A crate of mass M starts from rest at the top of a frictionless ramp inclined at an angle α above the horizontal. Find its speed at the bottom of the ramp, a distance d from where it started. Do this in two ways:
(a) Take the level at which the potential energy is zero to be at the bottom of the ramp with y positive upward. (Use any variable or symbol stated above as necessary.)
v = ____m/s
(b) Take the zero level for potential energy to be at the top of the ramp with y positive upward. (Use any variable or symbol stated above as necessary.)
v = ____m/s
(c) Why did the normal force not enter into your solution?
physics - speed
2013-05-08 12:31 pm
回答 (1)
2013-05-08 3:44 pm
✔ 最佳答案
(a) Potential energy on top of ramp= Mg(d.sin(α))

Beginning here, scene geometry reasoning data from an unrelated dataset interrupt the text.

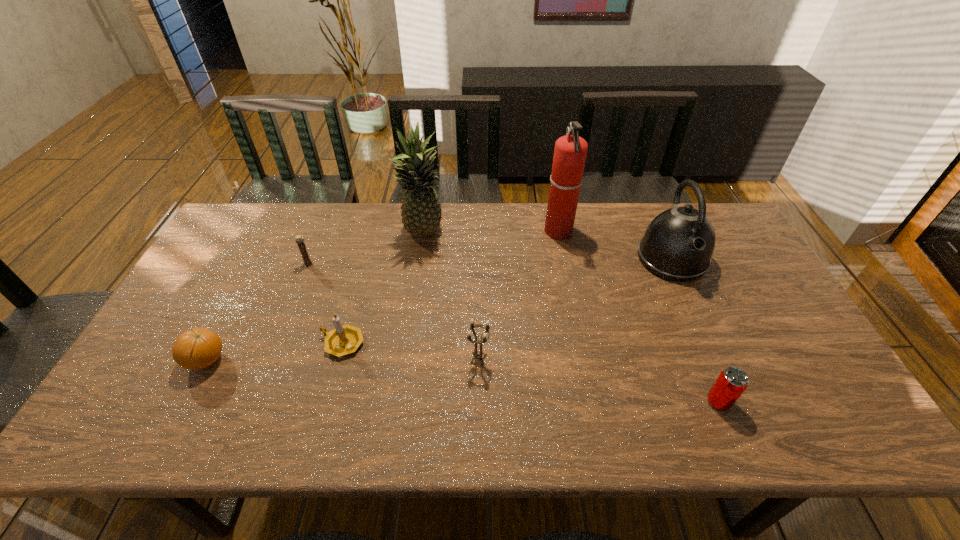 Locate an element on the screen. blank area located with the nozzle and gauge on the fire extinguisher is located at coordinates (493, 232).

This screenshot has width=960, height=540. What are the coordinates of `free space located with the nozzle and gauge on the fire extinguisher` in the screenshot? It's located at (517, 232).

Where is `blank space located 0.350m on the right of the pineapple`? This screenshot has width=960, height=540. blank space located 0.350m on the right of the pineapple is located at coordinates (553, 233).

Locate an element on the screen. Image resolution: width=960 pixels, height=540 pixels. vacant space located 0.250m on the spout of the sixth shortest object is located at coordinates (716, 357).

Identify the location of free space located 0.280m on the left of the rightmost candle holder. Image resolution: width=960 pixels, height=540 pixels. (356, 359).

You are a GUI agent. You are given a task and a screenshot of the screen. Output one action in this format:
    pyautogui.click(x=<x>, y=<y>)
    Task: Click on the free space located on the left of the sixth object from right to left
    Image resolution: width=960 pixels, height=540 pixels.
    Given the screenshot: What is the action you would take?
    pyautogui.click(x=262, y=343)

Where is `vacant point located on the front of the farthest candle holder`? This screenshot has width=960, height=540. vacant point located on the front of the farthest candle holder is located at coordinates (268, 364).

I want to click on free space located on the right of the soda can, so click(825, 401).

Where is `vacant point located 0.400m on the right of the leftmost object`? The height and width of the screenshot is (540, 960). vacant point located 0.400m on the right of the leftmost object is located at coordinates (385, 361).

At what (x,y) coordinates should I click in order to perform the action: click on fire extinguisher that is at the far edge. Please return your answer as a coordinate pair (x, y). Image resolution: width=960 pixels, height=540 pixels. Looking at the image, I should click on (570, 151). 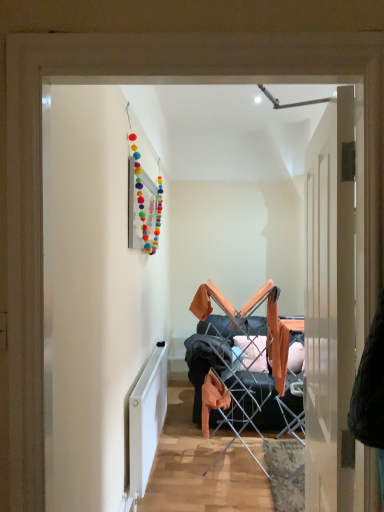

where g is the acceleration due to gravity
Kinetic energy at bottom of ramp
= (1/2)Mv^2
By conservation of energy
(1/2)Mv^2 = Mg(d.sin(α))
hence, v = square-root[2.g.d.sin(α)]
(b) Potential energy on top of ramp = 0
Potential energy at bottom of ramp
= -Mg(d.sin(α))
Kinetic energy at bottom of ramp
= (1/2)Mv^2
By conservation of energy
0 = (1/2)Mv^2 + [-Mg(d.sin(α))]
i.e. (1/2)Mv^2 = Mg.(d.sin(α))
hence, v = square-root[2.g.d.sin(α)]
(c) It is because the normal force doesn't do any work.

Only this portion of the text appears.